§ **SOURCE RECORDS**
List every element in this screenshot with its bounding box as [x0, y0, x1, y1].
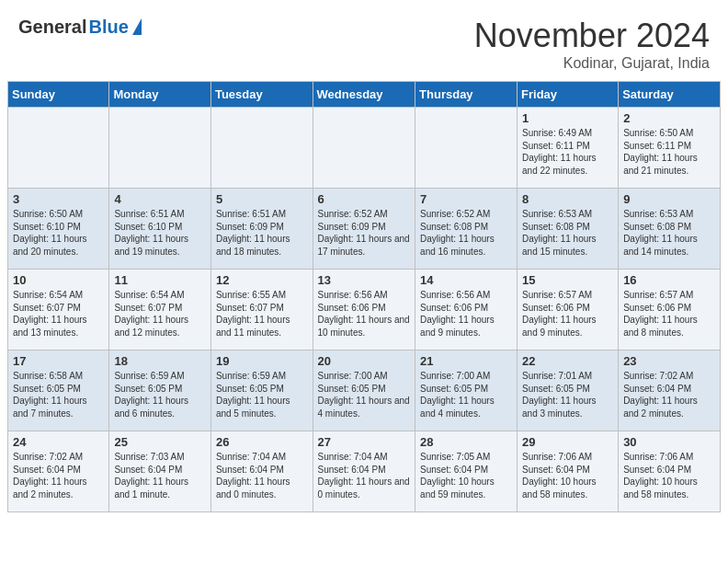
day-info: Sunrise: 6:58 AM Sunset: 6:05 PM Dayligh…: [13, 370, 104, 419]
calendar-day: 9Sunrise: 6:53 AM Sunset: 6:08 PM Daylig…: [619, 189, 721, 270]
calendar-table: SundayMondayTuesdayWednesdayThursdayFrid…: [7, 81, 721, 512]
day-number: 7: [420, 192, 512, 206]
day-info: Sunrise: 6:57 AM Sunset: 6:06 PM Dayligh…: [623, 289, 715, 339]
day-info: Sunrise: 6:53 AM Sunset: 6:08 PM Dayligh…: [522, 208, 613, 258]
calendar-day: 13Sunrise: 6:56 AM Sunset: 6:06 PM Dayli…: [313, 270, 415, 350]
month-title: November 2024: [474, 17, 710, 55]
day-number: 19: [216, 354, 308, 368]
calendar-day: [210, 108, 313, 189]
day-number: 30: [623, 435, 715, 449]
logo-triangle-icon: [132, 18, 142, 35]
calendar-day: 17Sunrise: 6:58 AM Sunset: 6:05 PM Dayli…: [8, 350, 109, 431]
day-info: Sunrise: 6:54 AM Sunset: 6:07 PM Dayligh…: [114, 289, 206, 339]
day-info: Sunrise: 7:02 AM Sunset: 6:04 PM Dayligh…: [623, 370, 715, 419]
day-number: 16: [623, 273, 715, 287]
day-number: 3: [13, 192, 104, 206]
day-info: Sunrise: 6:54 AM Sunset: 6:07 PM Dayligh…: [13, 289, 104, 339]
calendar-body: 1Sunrise: 6:49 AM Sunset: 6:11 PM Daylig…: [8, 108, 721, 512]
calendar-day: [8, 108, 109, 189]
day-number: 26: [216, 435, 308, 449]
day-number: 25: [114, 435, 206, 449]
calendar-day: [415, 108, 518, 189]
calendar-day: 26Sunrise: 7:04 AM Sunset: 6:04 PM Dayli…: [210, 431, 313, 512]
weekday-header-friday: Friday: [518, 82, 619, 108]
calendar-day: 18Sunrise: 6:59 AM Sunset: 6:05 PM Dayli…: [109, 350, 211, 431]
day-info: Sunrise: 6:49 AM Sunset: 6:11 PM Dayligh…: [522, 127, 613, 177]
calendar-day: 30Sunrise: 7:06 AM Sunset: 6:04 PM Dayli…: [619, 431, 721, 512]
day-info: Sunrise: 6:51 AM Sunset: 6:10 PM Dayligh…: [114, 208, 206, 258]
calendar-day: 22Sunrise: 7:01 AM Sunset: 6:05 PM Dayli…: [518, 350, 619, 431]
calendar-day: 16Sunrise: 6:57 AM Sunset: 6:06 PM Dayli…: [619, 270, 721, 350]
calendar-day: 8Sunrise: 6:53 AM Sunset: 6:08 PM Daylig…: [518, 189, 619, 270]
calendar-day: [109, 108, 211, 189]
calendar-header: SundayMondayTuesdayWednesdayThursdayFrid…: [8, 82, 721, 108]
calendar-day: 7Sunrise: 6:52 AM Sunset: 6:08 PM Daylig…: [415, 189, 518, 270]
day-number: 10: [13, 273, 104, 287]
day-info: Sunrise: 7:00 AM Sunset: 6:05 PM Dayligh…: [318, 370, 411, 419]
day-number: 17: [13, 354, 104, 368]
calendar-day: 21Sunrise: 7:00 AM Sunset: 6:05 PM Dayli…: [415, 350, 518, 431]
day-info: Sunrise: 6:50 AM Sunset: 6:11 PM Dayligh…: [623, 127, 715, 177]
day-info: Sunrise: 7:06 AM Sunset: 6:04 PM Dayligh…: [522, 451, 613, 500]
day-info: Sunrise: 7:03 AM Sunset: 6:04 PM Dayligh…: [114, 451, 206, 500]
day-info: Sunrise: 6:53 AM Sunset: 6:08 PM Dayligh…: [623, 208, 715, 258]
day-number: 14: [420, 273, 512, 287]
calendar-day: 11Sunrise: 6:54 AM Sunset: 6:07 PM Dayli…: [109, 270, 211, 350]
weekday-header-wednesday: Wednesday: [313, 82, 415, 108]
day-info: Sunrise: 6:52 AM Sunset: 6:08 PM Dayligh…: [420, 208, 512, 258]
day-number: 22: [522, 354, 613, 368]
logo-general-text: General: [18, 17, 86, 38]
weekday-header-monday: Monday: [109, 82, 211, 108]
day-number: 4: [114, 192, 206, 206]
day-info: Sunrise: 6:50 AM Sunset: 6:10 PM Dayligh…: [13, 208, 104, 258]
calendar-week-4: 17Sunrise: 6:58 AM Sunset: 6:05 PM Dayli…: [8, 350, 721, 431]
day-number: 2: [623, 111, 715, 125]
day-number: 20: [318, 354, 411, 368]
calendar-day: 27Sunrise: 7:04 AM Sunset: 6:04 PM Dayli…: [313, 431, 415, 512]
day-info: Sunrise: 7:04 AM Sunset: 6:04 PM Dayligh…: [318, 451, 411, 500]
calendar-day: 28Sunrise: 7:05 AM Sunset: 6:04 PM Dayli…: [415, 431, 518, 512]
day-number: 1: [522, 111, 613, 125]
title-section: November 2024 Kodinar, Gujarat, India: [474, 17, 710, 72]
calendar-day: [313, 108, 415, 189]
day-number: 8: [522, 192, 613, 206]
weekday-header-tuesday: Tuesday: [210, 82, 313, 108]
day-number: 21: [420, 354, 512, 368]
calendar-day: 24Sunrise: 7:02 AM Sunset: 6:04 PM Dayli…: [8, 431, 109, 512]
calendar-day: 15Sunrise: 6:57 AM Sunset: 6:06 PM Dayli…: [518, 270, 619, 350]
calendar-week-5: 24Sunrise: 7:02 AM Sunset: 6:04 PM Dayli…: [8, 431, 721, 512]
day-number: 28: [420, 435, 512, 449]
weekday-header-thursday: Thursday: [415, 82, 518, 108]
calendar-day: 2Sunrise: 6:50 AM Sunset: 6:11 PM Daylig…: [619, 108, 721, 189]
day-number: 18: [114, 354, 206, 368]
day-info: Sunrise: 7:02 AM Sunset: 6:04 PM Dayligh…: [13, 451, 104, 500]
calendar-day: 10Sunrise: 6:54 AM Sunset: 6:07 PM Dayli…: [8, 270, 109, 350]
calendar-day: 12Sunrise: 6:55 AM Sunset: 6:07 PM Dayli…: [210, 270, 313, 350]
day-info: Sunrise: 6:56 AM Sunset: 6:06 PM Dayligh…: [318, 289, 411, 339]
day-number: 6: [318, 192, 411, 206]
day-info: Sunrise: 7:00 AM Sunset: 6:05 PM Dayligh…: [420, 370, 512, 419]
location-text: Kodinar, Gujarat, India: [474, 55, 710, 72]
day-number: 13: [318, 273, 411, 287]
day-number: 29: [522, 435, 613, 449]
day-number: 9: [623, 192, 715, 206]
day-info: Sunrise: 6:59 AM Sunset: 6:05 PM Dayligh…: [114, 370, 206, 419]
logo: General Blue: [18, 17, 142, 38]
calendar-day: 5Sunrise: 6:51 AM Sunset: 6:09 PM Daylig…: [210, 189, 313, 270]
calendar-day: 19Sunrise: 6:59 AM Sunset: 6:05 PM Dayli…: [210, 350, 313, 431]
calendar-day: 23Sunrise: 7:02 AM Sunset: 6:04 PM Dayli…: [619, 350, 721, 431]
calendar-day: 29Sunrise: 7:06 AM Sunset: 6:04 PM Dayli…: [518, 431, 619, 512]
day-info: Sunrise: 7:05 AM Sunset: 6:04 PM Dayligh…: [420, 451, 512, 500]
calendar-wrapper: SundayMondayTuesdayWednesdayThursdayFrid…: [0, 81, 728, 520]
calendar-week-1: 1Sunrise: 6:49 AM Sunset: 6:11 PM Daylig…: [8, 108, 721, 189]
day-number: 12: [216, 273, 308, 287]
day-number: 15: [522, 273, 613, 287]
day-info: Sunrise: 6:59 AM Sunset: 6:05 PM Dayligh…: [216, 370, 308, 419]
day-number: 11: [114, 273, 206, 287]
day-number: 24: [13, 435, 104, 449]
calendar-week-3: 10Sunrise: 6:54 AM Sunset: 6:07 PM Dayli…: [8, 270, 721, 350]
day-info: Sunrise: 7:06 AM Sunset: 6:04 PM Dayligh…: [623, 451, 715, 500]
day-info: Sunrise: 7:01 AM Sunset: 6:05 PM Dayligh…: [522, 370, 613, 419]
calendar-week-2: 3Sunrise: 6:50 AM Sunset: 6:10 PM Daylig…: [8, 189, 721, 270]
day-info: Sunrise: 6:57 AM Sunset: 6:06 PM Dayligh…: [522, 289, 613, 339]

§ **TASK GOAL**
For each line of the listing that holds the word "logo", show that line.

§ **ANSWER TO THE EXERCISE**
logo-triangle-icon: [132, 18, 142, 35]
logo-general-text: General: [18, 17, 86, 38]
logo: General Blue: [18, 17, 142, 38]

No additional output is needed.